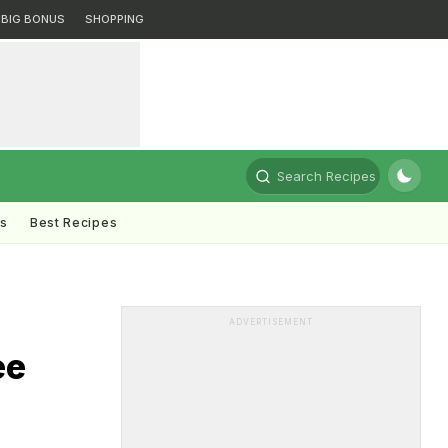
BIG BONUS
SHOPPING
Search Recipes
ts
Best Recipes
ADVERTISEMENT
ee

What the exercise asks
Give again the closing portion of the entries, from the line with "Search Recipes" through the last line. Keep it exact and add nothing.

Exercise output
Search Recipes
ts
Best Recipes
ADVERTISEMENT
ee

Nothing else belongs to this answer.